What I read & what I lived …

Age of Miracles
Karen Thompson Walker

My bookstore friend had a book for me–“imaginative premise”, she said, “I dreamt about it all night.” Then the suggestion that I just might want to consider it as a read-aloud for my classes. And she was right. Even the New Yorker raved about this debut novel in their August 6 issue, saying author Karen Walker “creates lovely, low-key scenes to dramatize her premise”–and it’s that premise that is so compelling. Imagine if the earth slowed on its axis, days growing longer, nights stretching on, magnetic field bending and twisting.
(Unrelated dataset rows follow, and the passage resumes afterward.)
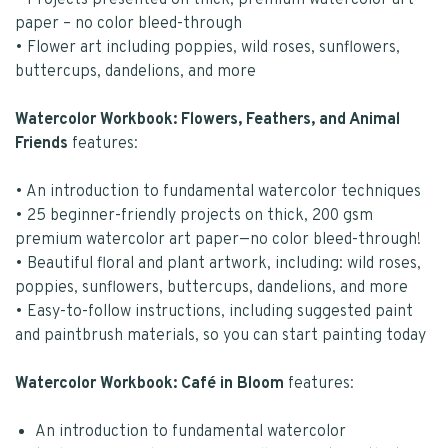
• Projects presented on thick, premium watercolor art
paper – no color bleed-through
• Flower art including poppies, wild roses, sunflowers,
buttercups, dandelions, and more
Watercolor Workbook: Flowers, Feathers, and Animal
Friends
features:
• An introduction to fundamental watercolor techniques
• 25 beginner-friendly projects on thick, 200 gsm
premium watercolor art paper—no color bleed-through!
• Beautiful floral and plant artwork, including: wild roses,
poppies, sunflowers, buttercups, dandelions, and more
• Easy-to-follow instructions, including suggested paint
and paintbrush materials, so you can start painting today
Watercolor Workbook: Café in Bloom
features:
An introduction to fundamental watercolor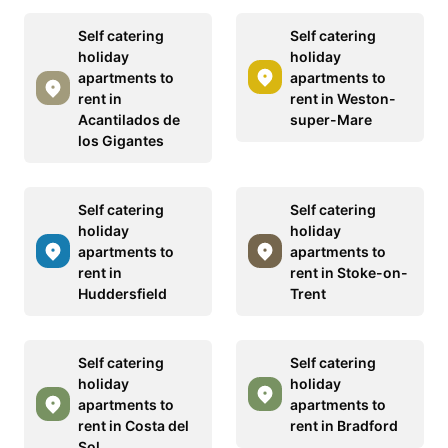
Self catering
Self catering
holiday
holiday
apartments to
apartments to
rent in
rent in Weston-
Acantilados de
super-Mare
los Gigantes
Self catering
Self catering
holiday
holiday
apartments to
apartments to
rent in
rent in Stoke-on-
Huddersfield
Trent
Self catering
Self catering
holiday
holiday
apartments to
apartments to
rent in Costa del
rent in Bradford
Sol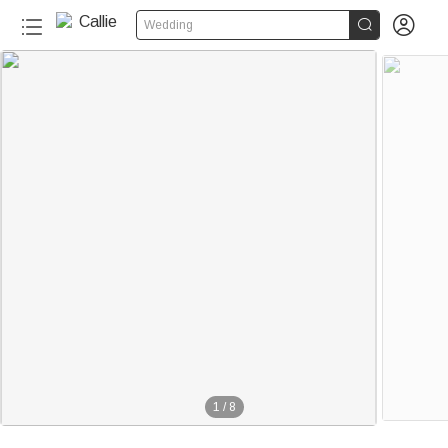


Wedding
1
/
8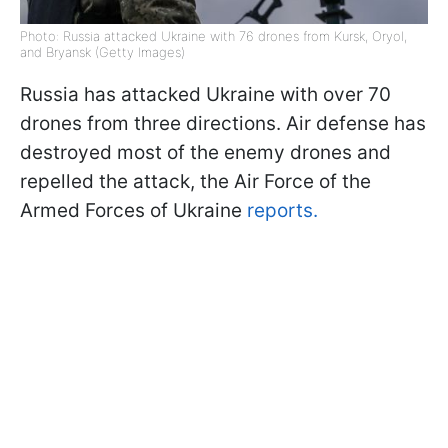
Photo: Russia attacked Ukraine with 76 drones from Kursk, Oryol,
and Bryansk (Getty Images)
Russia has attacked Ukraine with over 70
drones from three directions. Air defense has
destroyed most of the enemy drones and
repelled the attack, the Air Force of the
Armed Forces of Ukraine
reports.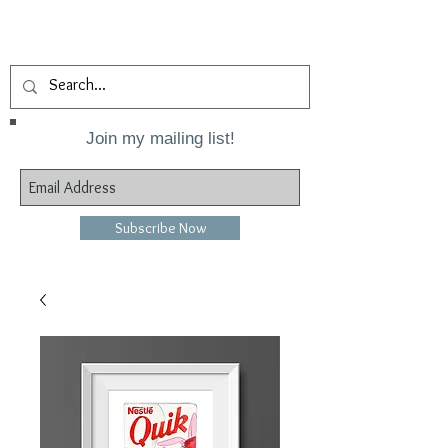
Join my mailing list!
Subscribe Now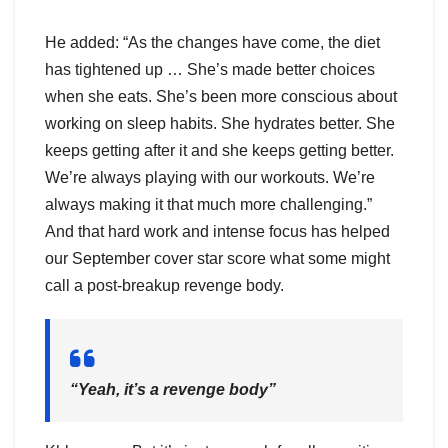
He added: “As the changes have come, the diet
has tightened up … She’s made better choices
when she eats. She’s been more conscious about
working on sleep habits. She hydrates better. She
keeps getting after it and she keeps getting better.
We’re always playing with our workouts. We’re
always making it that much more challenging.”
And that hard work and intense focus has helped
our September cover star score what some might
call a post-breakup revenge body.
“Yeah, it’s a revenge body”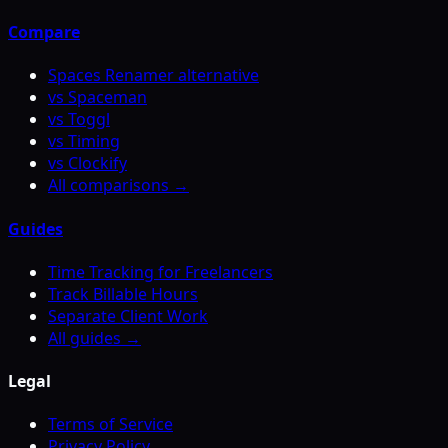
Compare
Spaces Renamer alternative
vs Spaceman
vs Toggl
vs Timing
vs Clockify
All comparisons →
Guides
Time Tracking for Freelancers
Track Billable Hours
Separate Client Work
All guides →
Legal
Terms of Service
Privacy Policy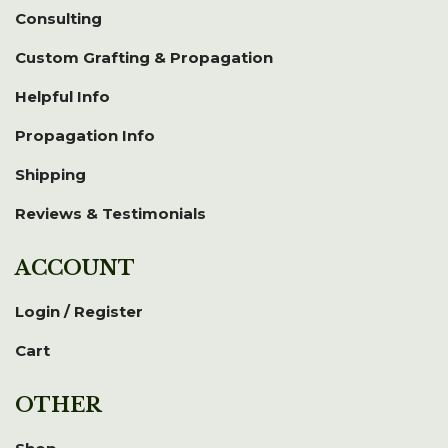
Consulting
Custom Grafting & Propagation
Helpful Info
Propagation Info
Shipping
Reviews & Testimonials
ACCOUNT
Login / Register
Cart
OTHER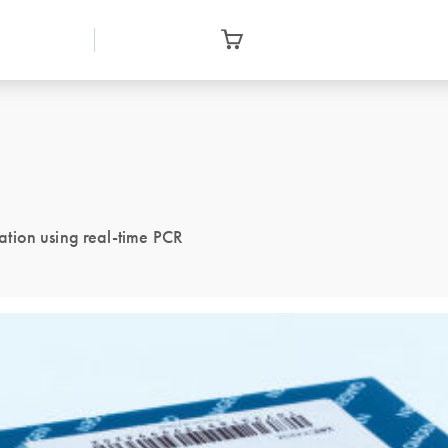
tion using real-time PCR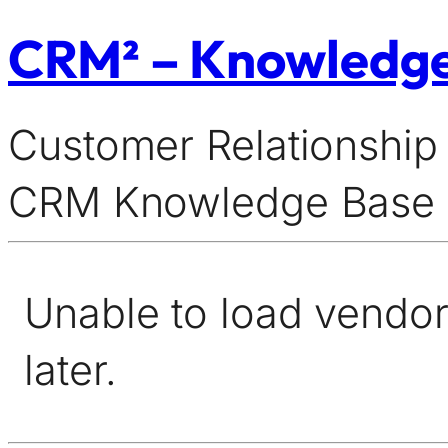
CRM² – Knowledg
Customer Relationship
CRM Knowledge Base
Unable to load vendor 
later.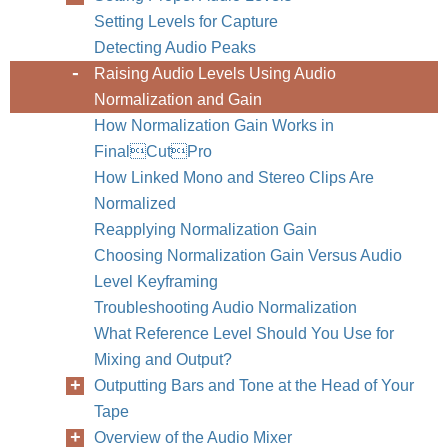
Setting Levels for Capture
Detecting Audio Peaks
Raising Audio Levels Using Audio
Normalization and Gain
How Normalization Gain Works in
FinalCutPro
How Linked Mono and Stereo Clips Are
Normalized
Reapplying Normalization Gain
Choosing Normalization Gain Versus Audio
Level Keyframing
Troubleshooting Audio Normalization
What Reference Level Should You Use for
Mixing and Output?
Outputting Bars and Tone at the Head of Your
Tape
Overview of the Audio Mixer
It was called “the slowing.” The world’s top scientists had no explanation, no solutions. In the beginning, all that could be done was to carry on. So eleven-year-old Julia–friendless, flat-chested, and still in so many ways a little girl–continued with the hell that was sixth grade. Her school adjusted start times by the day, trying to maintain the status quo; some neighbors slid into a new rhythm, gardening at midnight and sleeping at noon. Birds died in pairs or by dozens on lawns. Her mother began to stockpile food and suffer “the sickness”: fainting, insomniac, nauseated. Weather shifted and crops withered.

Finally, when light stretched on to nearly thirty-two hours, the president announced that Americans would revert to a twenty-four hour clock. And so Julia tells us, “light would be unhooked from day, darkness unchained from night”– clock time was enacted. Blackout curtains became an essential and sleeping pill use skyrocketed. Not everyone fell into step and “real-timers” began to slip away into the desert, building “shadow communities” that followed a circadian rhythm for this new age.
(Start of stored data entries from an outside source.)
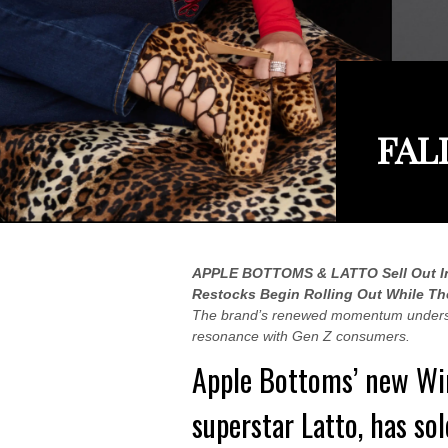
FAL
APPLE BOTTOMS & LATTO Sell Out In
Restocks Begin Rolling Out While Th
The brand’s renewed momentum underscor
resonance with Gen Z consumers.
Apple Bottoms’
new Win
superstar
Latto
, has so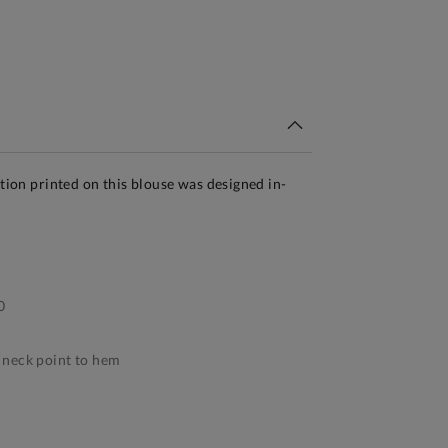
tandard Delivery Over £150
ation printed on this blouse was designed in-
0
neck point to hem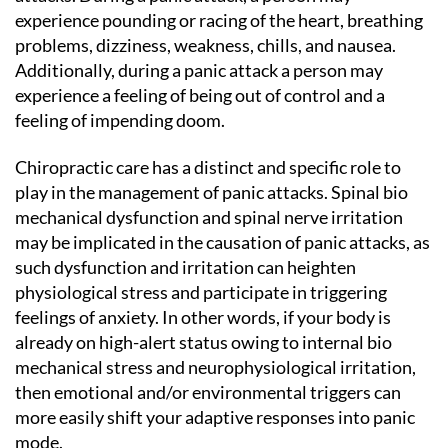
experience pounding or racing of the heart, breathing
problems, dizziness, weakness, chills, and nausea.
Additionally, during a panic attack a person may
experience a feeling of being out of control and a
feeling of impending doom.
Chiropractic care has a distinct and specific role to
play in the management of panic attacks. Spinal bio
mechanical dysfunction and spinal nerve irritation
may be implicated in the causation of panic attacks, as
such dysfunction and irritation can heighten
physiological stress and participate in triggering
feelings of anxiety. In other words, if your body is
already on high-alert status owing to internal bio
mechanical stress and neurophysiological irritation,
then emotional and/or environmental triggers can
more easily shift your adaptive responses into panic
mode.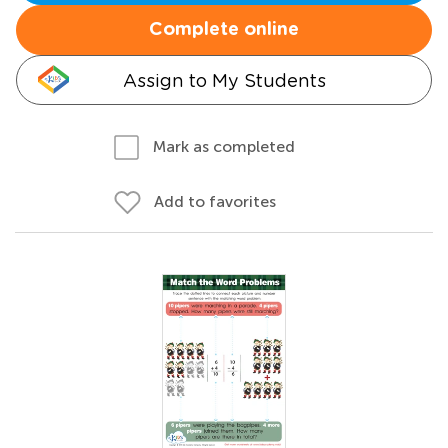
Complete online
Assign to My Students
Mark as completed
Add to favorites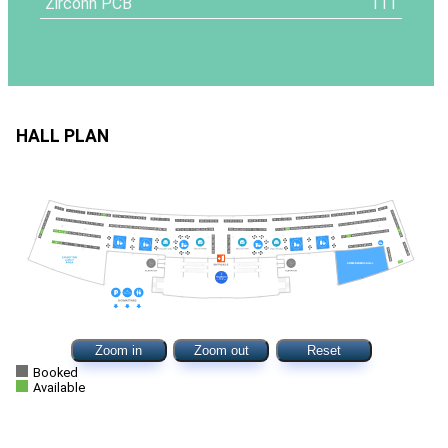
Zirconn PCB
111
HALL PLAN
Zoom in
Zoom out
Reset
Booked
Available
Through this chaos, Julia lives out her own age of miracles–she becomes fast friends with her crush Seth, watches her parents’ love ebb and grow, and always takes in the dying beauty around her. Karen Walker presents the unimaginable, the idea that the home we call Earth could come to a horrific end, through the eyes of a girl standing on the edge of promise and hope. It is Julia who just might give us a glimpse of why we are here: Though the pace of the slowing had slackened over the years, it had never stopped. The damage had been done, and we had come to suspect that we were dying. But … we carried on. We persisted … we told stories and we fell in love. We fought and we forgave. Some still hoped the world might right itself. Babies continued to be born.